%%

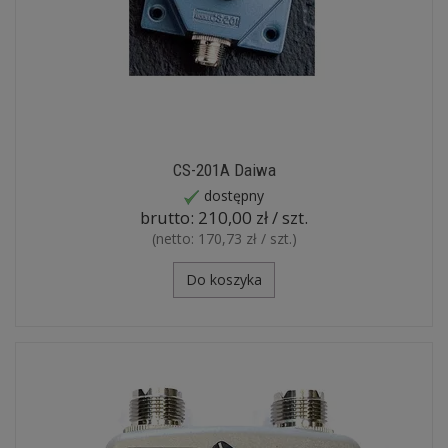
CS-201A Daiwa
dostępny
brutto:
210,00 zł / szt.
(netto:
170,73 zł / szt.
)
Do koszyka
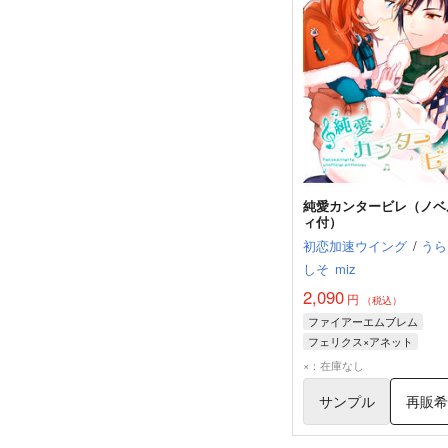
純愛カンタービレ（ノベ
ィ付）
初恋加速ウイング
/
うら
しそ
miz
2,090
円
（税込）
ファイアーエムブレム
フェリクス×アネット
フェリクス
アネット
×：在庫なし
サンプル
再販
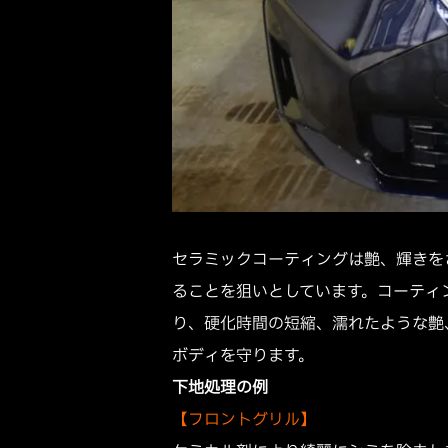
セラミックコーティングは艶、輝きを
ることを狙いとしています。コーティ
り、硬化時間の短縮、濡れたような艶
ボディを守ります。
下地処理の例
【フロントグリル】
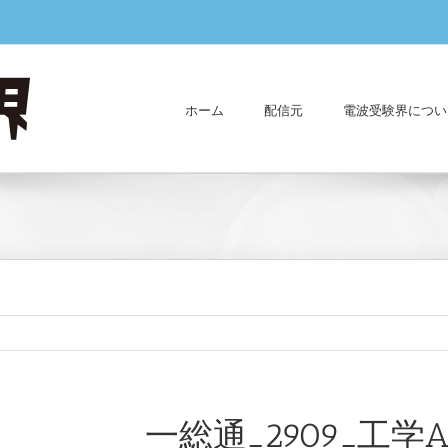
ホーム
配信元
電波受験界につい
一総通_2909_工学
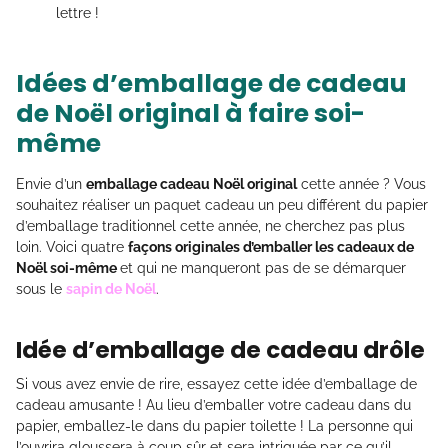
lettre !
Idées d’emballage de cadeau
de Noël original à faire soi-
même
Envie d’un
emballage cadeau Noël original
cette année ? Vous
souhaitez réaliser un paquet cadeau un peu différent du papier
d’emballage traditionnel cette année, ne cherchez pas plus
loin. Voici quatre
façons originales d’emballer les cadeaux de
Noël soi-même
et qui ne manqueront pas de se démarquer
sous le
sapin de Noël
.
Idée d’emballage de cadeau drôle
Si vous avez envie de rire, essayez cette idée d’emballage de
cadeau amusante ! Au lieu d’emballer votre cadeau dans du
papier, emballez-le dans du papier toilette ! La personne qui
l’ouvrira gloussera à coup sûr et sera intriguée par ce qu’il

%%
%%

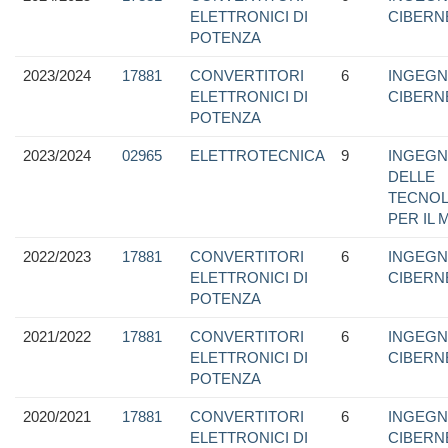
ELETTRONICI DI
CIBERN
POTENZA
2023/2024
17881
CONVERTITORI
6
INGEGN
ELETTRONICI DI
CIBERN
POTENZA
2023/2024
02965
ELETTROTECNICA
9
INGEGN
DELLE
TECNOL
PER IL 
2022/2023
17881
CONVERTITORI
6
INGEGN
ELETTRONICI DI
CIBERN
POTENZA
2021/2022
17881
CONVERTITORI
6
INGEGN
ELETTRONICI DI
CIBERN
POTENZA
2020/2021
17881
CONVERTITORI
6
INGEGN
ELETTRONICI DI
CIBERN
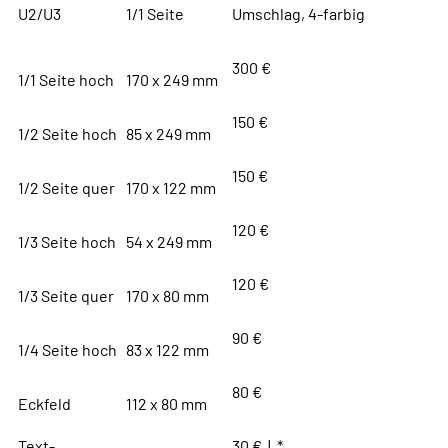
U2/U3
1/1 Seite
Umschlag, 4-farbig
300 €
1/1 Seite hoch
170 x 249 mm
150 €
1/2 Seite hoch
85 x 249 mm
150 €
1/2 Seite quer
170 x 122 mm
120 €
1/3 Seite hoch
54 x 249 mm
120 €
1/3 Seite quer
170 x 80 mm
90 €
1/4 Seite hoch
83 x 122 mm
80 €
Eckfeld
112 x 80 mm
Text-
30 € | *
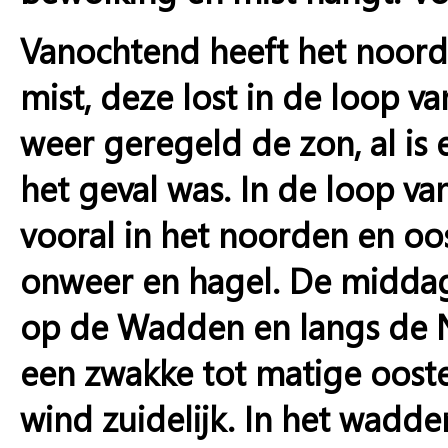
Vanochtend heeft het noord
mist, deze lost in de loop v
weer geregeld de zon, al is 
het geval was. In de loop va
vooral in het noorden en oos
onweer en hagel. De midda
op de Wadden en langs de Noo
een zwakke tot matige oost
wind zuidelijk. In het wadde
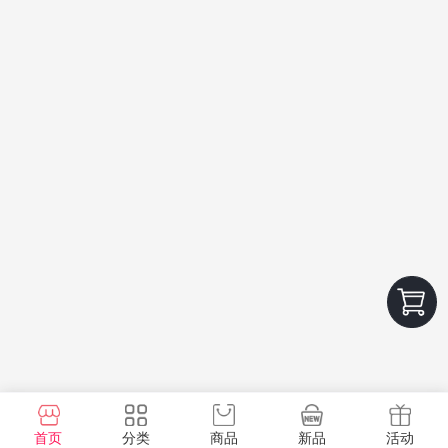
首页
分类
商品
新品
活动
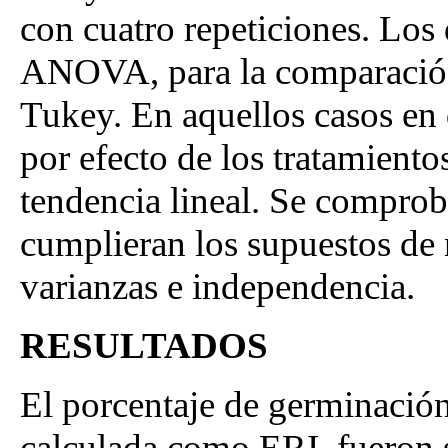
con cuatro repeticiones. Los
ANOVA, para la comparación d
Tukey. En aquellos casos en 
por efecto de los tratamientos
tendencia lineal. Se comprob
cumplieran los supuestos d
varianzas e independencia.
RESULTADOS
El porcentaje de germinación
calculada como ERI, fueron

%%
%%

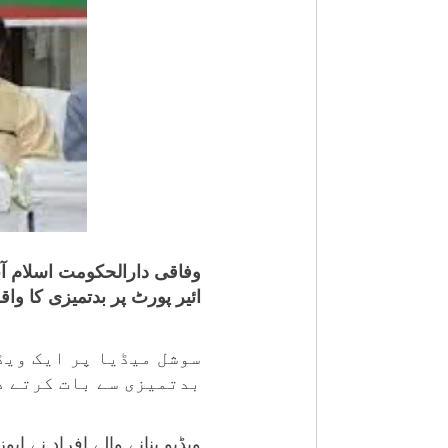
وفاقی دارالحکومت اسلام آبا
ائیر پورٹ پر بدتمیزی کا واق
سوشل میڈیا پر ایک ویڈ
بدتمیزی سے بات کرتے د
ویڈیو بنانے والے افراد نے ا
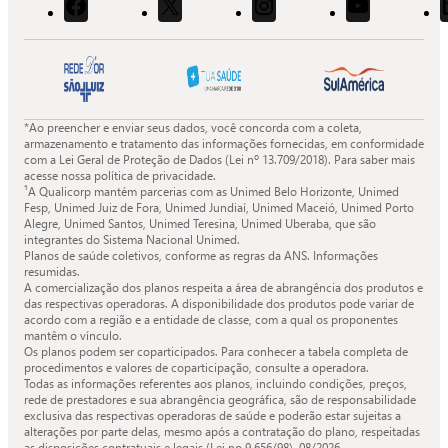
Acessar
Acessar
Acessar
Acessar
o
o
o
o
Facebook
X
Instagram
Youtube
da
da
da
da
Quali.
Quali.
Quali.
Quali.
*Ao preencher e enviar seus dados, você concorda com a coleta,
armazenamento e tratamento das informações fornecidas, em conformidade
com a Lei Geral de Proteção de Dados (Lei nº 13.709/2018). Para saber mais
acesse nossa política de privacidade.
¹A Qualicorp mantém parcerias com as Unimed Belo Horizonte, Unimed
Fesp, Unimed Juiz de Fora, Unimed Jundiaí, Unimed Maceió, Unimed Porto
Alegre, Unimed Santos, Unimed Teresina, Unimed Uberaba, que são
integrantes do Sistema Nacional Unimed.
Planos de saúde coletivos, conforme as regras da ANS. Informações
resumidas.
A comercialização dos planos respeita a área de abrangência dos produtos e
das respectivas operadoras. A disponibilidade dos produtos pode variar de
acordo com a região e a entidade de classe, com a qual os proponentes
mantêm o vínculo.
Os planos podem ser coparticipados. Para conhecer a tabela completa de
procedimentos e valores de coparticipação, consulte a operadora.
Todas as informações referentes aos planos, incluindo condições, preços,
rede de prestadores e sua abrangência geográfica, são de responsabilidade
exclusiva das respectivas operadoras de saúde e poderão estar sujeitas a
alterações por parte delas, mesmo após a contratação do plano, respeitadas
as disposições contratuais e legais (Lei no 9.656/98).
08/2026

%%

- REQUIREMENT -
Show every line in the entries where the string "emballage" occurs.

- SOLUTION TO THE EXERCISE -
Idées d’emballage de cadeau
emballage cadeau Noël original
d’emballage traditionnel cette année, ne cherchez pas plus
Idée d’emballage de cadeau drôle
Si vous avez envie de rire, essayez cette idée d’emballage de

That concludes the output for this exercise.